**PROBLEM REQUIREMENTS:** From the records below, take each line where the string "vous" shows up and copy it.

**AVAILABLE RECORDS:**
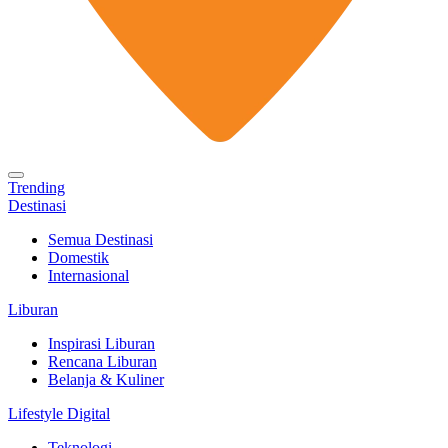
Trending
Destinasi
Semua Destinasi
Domestik
Internasional
Liburan
Inspirasi Liburan
Rencana Liburan
Belanja & Kuliner
Lifestyle Digital
Teknologi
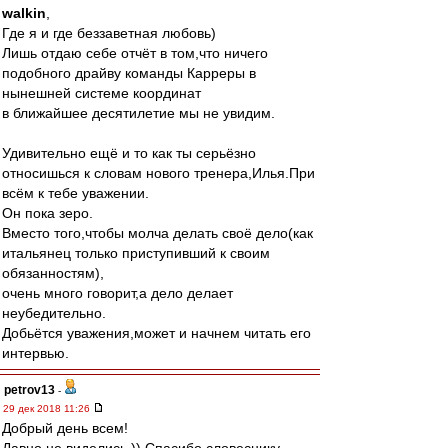
walkin
,
Где я и где беззаветная любовь)
Лишь отдаю себе отчёт в том,что ничего
подобного драйву команды Карреры в
нынешней системе координат
в ближайшее десятилетие мы не увидим.
Удивительно ещё и то как ты серьёзно
относишься к словам нового тренера,Илья.При
всём к тебе уважении.
Он пока зеро.
Вместо того,чтобы молча делать своё дело(как
итальянец только приступивший к своим
обязанностям),
очень много говорит,а дело делает
неубедительно.
Добьётся уважения,может и начнем читать его
интервью.
petrov13
-
29 дек 2018 11:26
Добрый день всем!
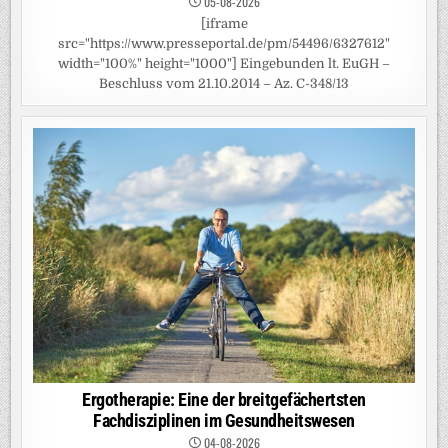
05-08-2026
[iframe
src="https://www.presseportal.de/pm/54496/6327612"
width="100%" height="1000"] Eingebunden lt. EuGH –
Beschluss vom 21.10.2014 – Az. C-348/13
Ergotherapie: Eine der breitgefächertsten
Fachdisziplinen im Gesundheitswesen
04-08-2026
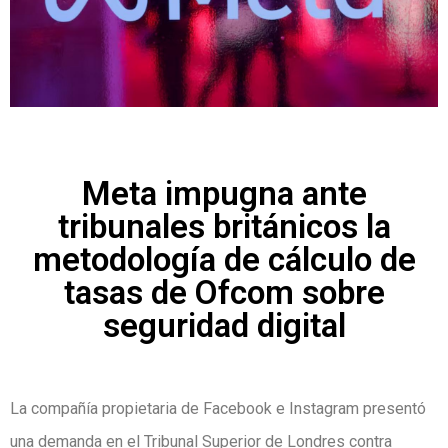
Meta impugna ante
tribunales británicos la
metodología de cálculo de
tasas de Ofcom sobre
seguridad digital
La compañía propietaria de Facebook e Instagram presentó
una demanda en el Tribunal Superior de Londres contra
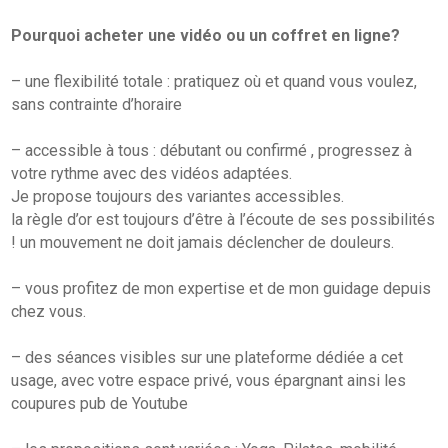
Pourquoi acheter une vidéo ou un coffret en ligne?
– une flexibilité totale : pratiquez où et quand vous voulez,
sans contrainte d’horaire
– accessible à tous : débutant ou confirmé , progressez à
votre rythme avec des vidéos adaptées.
Je propose toujours des variantes accessibles.
la règle d’or est toujours d’être à l’écoute de ses possibilités
! un mouvement ne doit jamais déclencher de douleurs.
– vous profitez de mon expertise et de mon guidage depuis
chez vous.
– des séances visibles sur une plateforme dédiée a cet
usage, avec votre espace privé, vous épargnant ainsi les
coupures pub de Youtube
– les propositions sont variées : Yoga, Pilates, mobilité ,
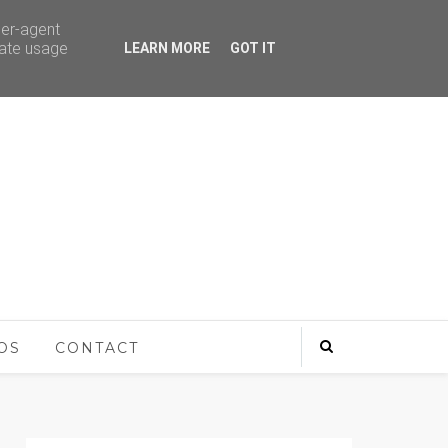
ser-agent
rate usage
LEARN MORE
GOT IT
OS
CONTACT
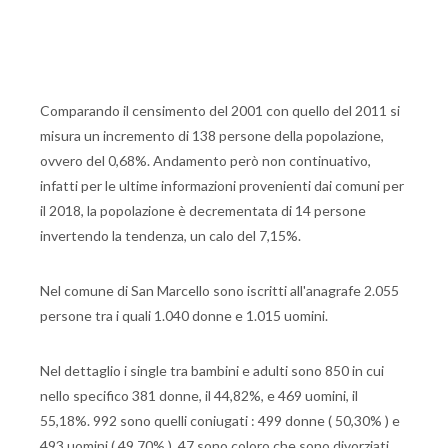
Comparando il censimento del 2001 con quello del 2011 si
misura un incremento di 138 persone della popolazione,
ovvero del 0,68%. Andamento però non continuativo,
infatti per le ultime informazioni provenienti dai comuni per
il 2018, la popolazione è decrementata di 14 persone
invertendo la tendenza, un calo del 7,15%.
Nel comune di San Marcello sono iscritti all'anagrafe 2.055
persone tra i quali 1.040 donne e 1.015 uomini.
Nel dettaglio i single tra bambini e adulti sono 850 in cui
nello specifico 381 donne, il 44,82%, e 469 uomini, il
55,18%. 992 sono quelli coniugati : 499 donne ( 50,30% ) e
493 uomini ( 49,70% ), 47 sono coloro che sono divorziati.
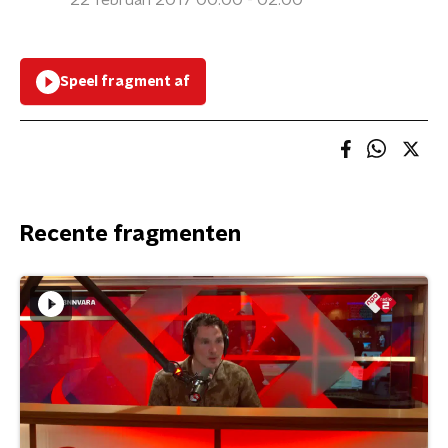
22 februari 2017 00:00 - 02:00
Speel fragment af
Recente fragmenten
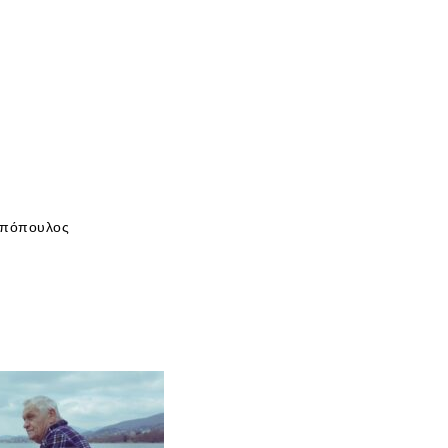
μπόπουλος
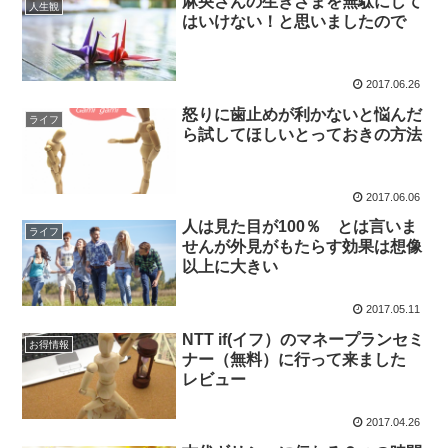
麻央さんの生きざまを無駄にして
人生観
はいけない！と思いましたので
2017.06.26
怒りに歯止めが利かないと悩んだ
ライフ
ら試してほしいとっておきの方法
2017.06.06
人は見た目が100％ とは言いま
ライフ
せんが外見がもたらす効果は想像
以上に大きい
2017.05.11
NTT if(イフ）のマネープランセミ
お得情報
ナー（無料）に行って来ました
レビュー
2017.04.26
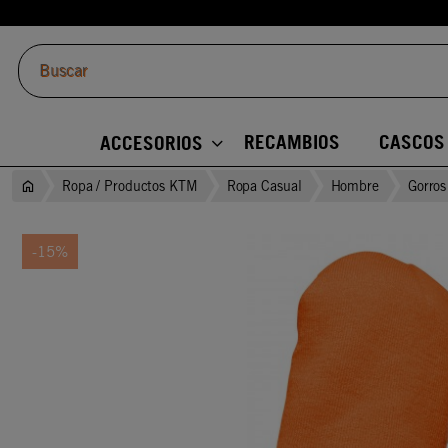
RECAMBIOS
CASCOS
ACCESORIOS
Ropa / Productos KTM
Ropa Casual
Hombre
Gorros
-15%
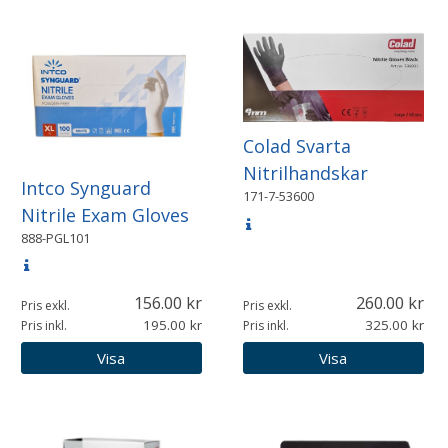
Colad Svarta
Nitrilhandskar
Intco Synguard
171-7-53600
Nitrile Exam Gloves
888-PGL101
156.00
260.00
Pris exkl.
Pris exkl.
195.00
325.00
Pris inkl.
Pris inkl.
Visa
Visa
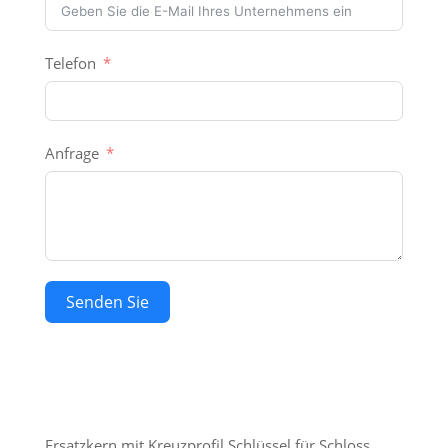
Telefon
Anfrage
Senden Sie
Ersatzkern mit Kreuzprofil Schlüssel für Schloss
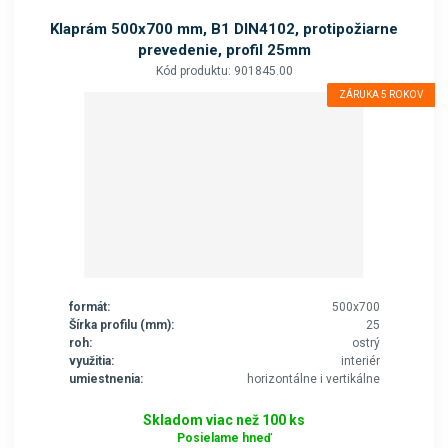
Klaprám 500x700 mm, B1 DIN4102, protipožiarne
prevedenie, profil 25mm
Kód produktu: 901845.00
ZÁRUKA 5 ROKOV
formát:
500x700
Šírka profilu (mm):
25
roh:
ostrý
využitia:
interiér
umiestnenia:
horizontálne i vertikálne
Skladom viac než 100 ks
Posielame hneď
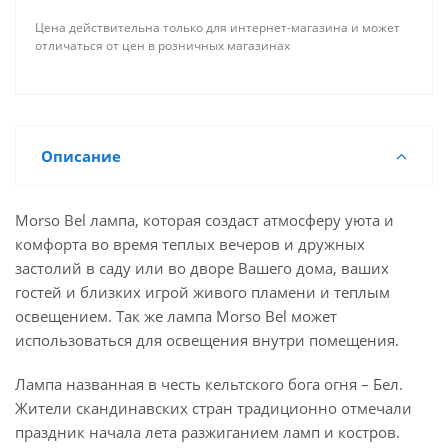
Цена действительна только для интернет-магазина и может
отличаться от цен в розничных магазинах
Описание
Morso Bel лампа, которая создаст атмосферу уюта и
комфорта во время теплых вечеров и дружных
застолий в саду или во дворе Вашего дома, ваших
гостей и близких игрой живого пламени и теплым
освещением. Так же лампа Morso Bel может
использоваться для освещения внутри помещения.
Лампа названная в честь кельтского бога огня – Бел.
Жители скандинавских стран традиционно отмечали
праздник начала лета разжиганием ламп и костров.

**EXERCISE RESULT:**
– une flexibilité totale : pratiquez où et quand vous voulez,
– vous profitez de mon expertise et de mon guidage depuis
chez vous.
usage, avec votre espace privé, vous épargnant ainsi les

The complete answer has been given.